Ah New York, how I dreamed of you for years. And I finally made it to you.
Unfortunately that dream was cut short.
Last time I wrote here, I was sitting in my little studio apartment, drinking coffee, and staring out into the city I felt blessed to call home. Now, I sit in my cozy twin bed in PA, drinking tea, and staring out into a more green scenery- equally as lucky to call home.

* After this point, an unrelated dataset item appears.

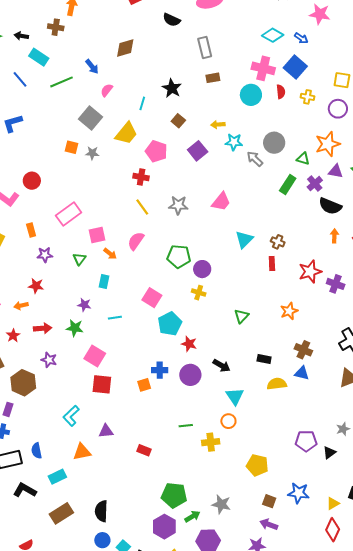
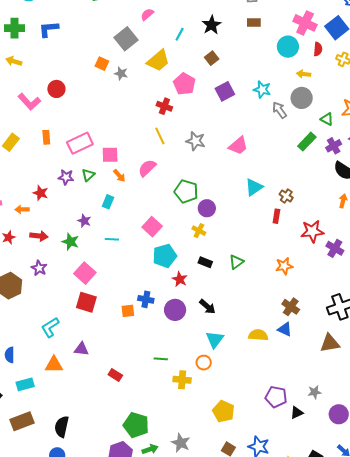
yellow arrow: (218, 125) -> (304, 74), moved
pink rectangle: (69, 214) -> (80, 143), moved
purple star: (45, 255) -> (66, 177), moved
black rectangle: (264, 359) -> (205, 262), moved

It all happened so fast. One moment I was refilling my metro card, and the next I was on a Martz Bus to Scranton. Life throws a lot of shit at you, and sometimes you just don't have enough hands. Do I feel like I lost? Yeah. But does that mean I did? No. I had these delusions of grandeur that moving to New York City was the answer to everything. It may have filled in some blanks, but it wasn't the magical cheat-cheat I was expecting. Unfortunately, I don't have all answers, I never will, and there is no way of knowing which ones are the right ones.
Life, am I right?
But I am breathing. Confused and scared, but breathing. My journey was short, but I did learn. I worked my butt off, struggled, and still had the time of my life. I never thought I'd say this, but I already miss the subway system- delays and all. I forgot how annoying driving is and cars, plus maintenance, are dumb expensive. I miss being able to walk through Times Square after work and sitting under the George Washington Bridge on a sunny day. Mark my words I will be back, New York, but I need to take care of myself first. Figure out what I actually want. Who knows what is next, I definitely don't, but getting this off my chest was a start.
So Dunmore, PA, I am back- for now. Let's see what this chapter has in store.